Neruppile Pootha Malar is a 1981 Indian Tamil-language film written and directed by Kausic. The film stars Sivakumar and Poornima. It was released on 13 March 1981.

== Cast ==
- Sivakumar as Lawrence
- Poornima as Mary
- Sathaar as Mary's uncle
- V. Gopalakrishnan
- Y. G. Parthasarathy
- Udayasankar
- V. P. Nayyar
- Ponnamma

== Production ==
Neruppile Pootha Malar was written and directed by Perumal of Nagercoil, using the stage name Kausic, and produced by A. M. Sathiyanesan of Elizabeth Productions. Cinematography was handled by R. Sampath, and editing by S. I. Perumal and R. Rajagopal.
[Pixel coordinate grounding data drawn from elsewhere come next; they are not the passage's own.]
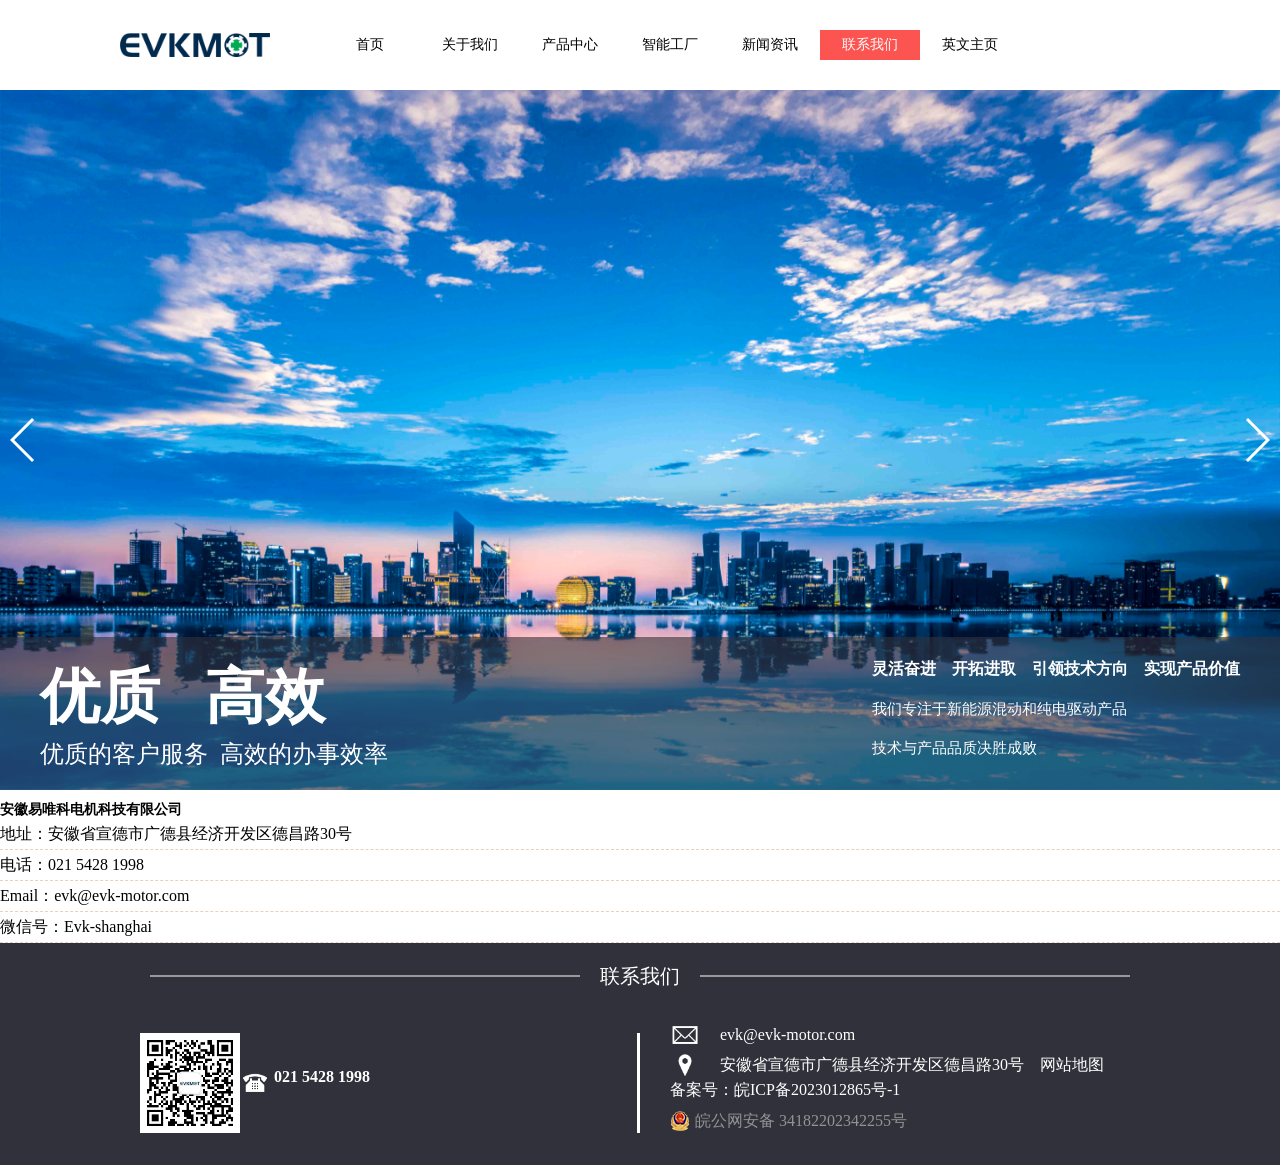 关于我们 (470, 44)
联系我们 (870, 44)
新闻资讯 (770, 44)
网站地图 (1072, 1064)
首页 (370, 44)
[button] (23, 440)
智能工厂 (670, 44)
Principal photography began on 14 April 1980 at Maryland Studios. After completing the shooting there, Kausic went to Kanyakumari and spent ten days shooting at Lady Immaculate Middle School, the church on the east coast of Kanyakumari, the Virgin Mary statue on the West Coast, Gandhimandapam, Vivekananda Mandapam, Swimming Pool and then Chittar Dam. The climax scene began filming on 30 October at St. Lourdes Temple, Chetpet, and involved over 3000 extras.

== Soundtrack ==
The soundtrack was composed by K. V. Mahadevan.

Track listing
| No. | Title | Lyrics | Singer(s) | Length |
|---|---|---|---|---|
| 1. | "Athimaram Poopathillai" | Pulamaipithan | Malaysia Vasudevan |  |
| 2. | "Iravinil Paniyinil Iruvarum" | Kannadasan | Vani Jairam, P. Jayachandran |  |
| 3. | "Engengum Aval Mugam" | Kannadasan | P. Jayachandran |  |

== Release and reception ==
Neruppile Pootha Malar was released on 13 March 1981. When the film was screened for Sivakumar's friends at the Savera Hotel, his sons Suriya and Karthi, who were also present, reacted with shock at the climax as it involved their father's character being mercilessly beaten. Nalini Sastry of Kalki panned the film.